Off with the Kindle, up with the shirtsleeve, pop into the chair, look sharply away, at the wall. It has been years since I flat-out fainted while having blood drawn, but the first signs of shock pop out as sweat beads on my forehead, and a shiver runs down my spine. It's purely involuntary, and if I focus, I can control it. Mustn't slump to the floor, though; I could smash the Kindle, not to mention giving the nice lab technician a heart attack of her own as blood spurts from the needle hole, and my face turns waxy gray.
These days, I can manage to stay vertical and sentient. I quickly roll down my shirtsleeve, get back into my coat, and stride happily out of the hospital, in less than a half-hour.
Or just coincidence? Hokum?
I know not. Neither do I care. Why it works is beyond me.
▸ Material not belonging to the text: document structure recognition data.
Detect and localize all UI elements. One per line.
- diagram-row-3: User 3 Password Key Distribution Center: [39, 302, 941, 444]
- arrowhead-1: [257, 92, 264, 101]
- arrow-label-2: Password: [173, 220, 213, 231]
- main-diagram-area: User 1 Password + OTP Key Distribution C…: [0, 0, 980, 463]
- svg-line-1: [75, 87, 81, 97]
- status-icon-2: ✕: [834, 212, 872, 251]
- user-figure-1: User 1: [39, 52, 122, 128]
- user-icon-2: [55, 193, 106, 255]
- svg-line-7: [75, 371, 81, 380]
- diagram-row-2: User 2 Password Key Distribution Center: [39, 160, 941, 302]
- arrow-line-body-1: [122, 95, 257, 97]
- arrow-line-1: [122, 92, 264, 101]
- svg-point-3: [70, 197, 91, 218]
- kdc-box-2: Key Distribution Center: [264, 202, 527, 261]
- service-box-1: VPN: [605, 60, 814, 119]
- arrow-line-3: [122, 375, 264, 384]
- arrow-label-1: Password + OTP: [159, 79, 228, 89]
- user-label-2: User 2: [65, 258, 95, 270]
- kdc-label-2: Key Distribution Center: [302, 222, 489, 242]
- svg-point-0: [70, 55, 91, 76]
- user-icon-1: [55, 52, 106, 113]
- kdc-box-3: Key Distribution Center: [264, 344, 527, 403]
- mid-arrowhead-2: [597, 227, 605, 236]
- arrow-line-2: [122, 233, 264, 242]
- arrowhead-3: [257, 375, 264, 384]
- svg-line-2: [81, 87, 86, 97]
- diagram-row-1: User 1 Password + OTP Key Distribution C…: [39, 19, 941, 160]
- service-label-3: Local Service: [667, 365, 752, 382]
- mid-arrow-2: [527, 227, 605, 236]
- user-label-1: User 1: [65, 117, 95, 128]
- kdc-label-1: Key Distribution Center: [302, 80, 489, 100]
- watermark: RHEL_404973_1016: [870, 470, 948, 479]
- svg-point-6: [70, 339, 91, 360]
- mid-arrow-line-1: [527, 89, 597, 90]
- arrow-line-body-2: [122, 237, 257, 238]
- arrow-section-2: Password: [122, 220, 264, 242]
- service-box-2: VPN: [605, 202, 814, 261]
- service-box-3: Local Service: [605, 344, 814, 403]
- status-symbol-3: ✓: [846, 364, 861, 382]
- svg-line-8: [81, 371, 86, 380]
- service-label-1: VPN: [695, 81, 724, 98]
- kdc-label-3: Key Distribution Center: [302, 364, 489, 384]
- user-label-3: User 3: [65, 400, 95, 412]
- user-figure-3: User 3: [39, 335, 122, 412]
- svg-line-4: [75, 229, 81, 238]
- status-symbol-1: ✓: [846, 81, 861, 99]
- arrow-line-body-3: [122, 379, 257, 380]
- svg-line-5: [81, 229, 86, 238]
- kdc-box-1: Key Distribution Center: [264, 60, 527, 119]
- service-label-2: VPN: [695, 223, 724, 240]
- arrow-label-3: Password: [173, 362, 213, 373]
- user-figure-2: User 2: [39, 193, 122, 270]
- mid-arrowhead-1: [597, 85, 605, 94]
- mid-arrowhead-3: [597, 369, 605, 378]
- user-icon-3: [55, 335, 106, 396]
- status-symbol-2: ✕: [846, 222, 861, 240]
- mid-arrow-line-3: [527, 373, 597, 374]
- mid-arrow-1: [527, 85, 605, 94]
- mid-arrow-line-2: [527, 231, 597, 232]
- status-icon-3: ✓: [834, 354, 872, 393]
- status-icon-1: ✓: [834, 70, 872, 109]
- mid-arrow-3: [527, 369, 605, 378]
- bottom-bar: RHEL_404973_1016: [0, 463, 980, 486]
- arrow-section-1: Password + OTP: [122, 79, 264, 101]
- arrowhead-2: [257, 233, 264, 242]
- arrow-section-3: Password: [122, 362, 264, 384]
That it works is my little secret.
I just pat the Kindle affectionately.
If it appears to bystanders that I am one of those incredibly productive people who expands his brain at any opportunity, who can bake a cake while walking past a microwave oven, I'll accept the undeserved admiration.
But really, all they are seeing is an ordinary schmuck, a lifelong captive of waiting room queues, who has a secret time-shredding machine that masquerades as an e-reader.
Shh! Don't tell anybody. I'd hate to overload the entire system by inspiring an entire doctor's office filled with fast-flickering e-readers.
Denny Bonavita is the editor and publisher of McLean Publishing Co. in west-central Pennsylvania, including the Courier-Express in DuBois, Pa.